= Beginning of Section =
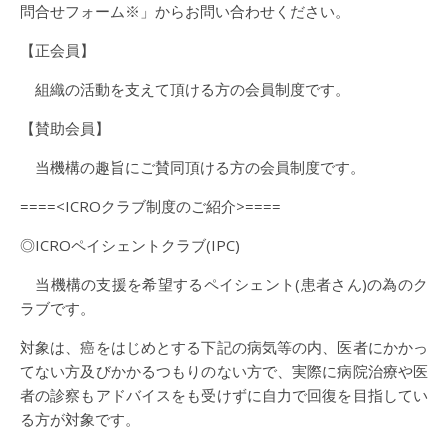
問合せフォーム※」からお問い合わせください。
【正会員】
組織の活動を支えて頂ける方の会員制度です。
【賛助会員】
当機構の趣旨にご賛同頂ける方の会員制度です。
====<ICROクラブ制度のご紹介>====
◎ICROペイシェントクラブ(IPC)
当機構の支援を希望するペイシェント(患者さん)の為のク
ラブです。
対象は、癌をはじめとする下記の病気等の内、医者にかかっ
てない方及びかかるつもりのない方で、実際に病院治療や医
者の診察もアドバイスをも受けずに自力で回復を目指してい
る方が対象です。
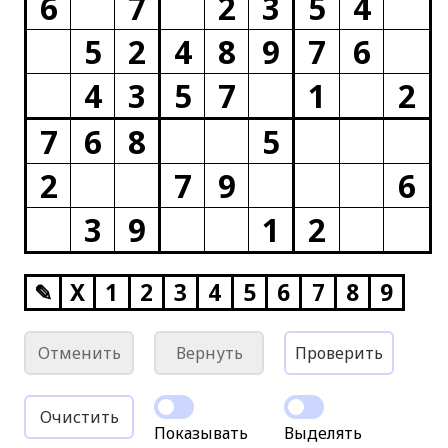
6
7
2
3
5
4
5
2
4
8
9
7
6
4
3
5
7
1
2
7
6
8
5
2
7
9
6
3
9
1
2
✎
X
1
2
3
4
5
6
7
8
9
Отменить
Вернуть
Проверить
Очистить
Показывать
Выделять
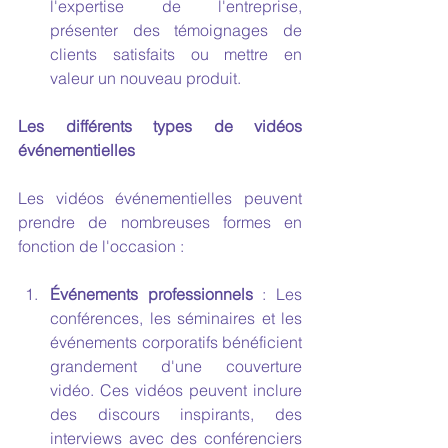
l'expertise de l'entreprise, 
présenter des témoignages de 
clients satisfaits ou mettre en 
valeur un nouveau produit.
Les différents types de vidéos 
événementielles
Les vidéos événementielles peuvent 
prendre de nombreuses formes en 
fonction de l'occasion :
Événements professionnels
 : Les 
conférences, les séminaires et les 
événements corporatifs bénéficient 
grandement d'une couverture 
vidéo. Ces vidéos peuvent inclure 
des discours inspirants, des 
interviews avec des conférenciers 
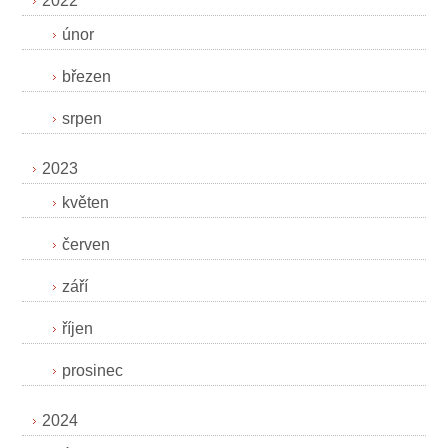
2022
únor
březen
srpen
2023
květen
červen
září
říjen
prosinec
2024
= End of Section =
= Beginning of Section =
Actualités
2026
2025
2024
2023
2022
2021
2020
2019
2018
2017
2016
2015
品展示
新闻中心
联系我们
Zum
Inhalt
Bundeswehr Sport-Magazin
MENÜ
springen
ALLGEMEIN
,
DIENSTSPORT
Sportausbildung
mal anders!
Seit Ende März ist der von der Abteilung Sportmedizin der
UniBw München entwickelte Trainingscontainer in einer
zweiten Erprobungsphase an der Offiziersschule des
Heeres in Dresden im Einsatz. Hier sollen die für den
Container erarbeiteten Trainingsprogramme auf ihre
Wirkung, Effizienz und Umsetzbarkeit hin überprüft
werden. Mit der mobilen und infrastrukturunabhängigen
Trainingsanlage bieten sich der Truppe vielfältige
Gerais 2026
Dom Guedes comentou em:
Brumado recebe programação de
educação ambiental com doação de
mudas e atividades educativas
= End of Section =
WHAT TO WORK ON: Look through the data above. Copy every line with the string "événementielles" in it.

SOLUTION FOR THIS EXERCISE:
événementielles
Les vidéos événementielles peuvent 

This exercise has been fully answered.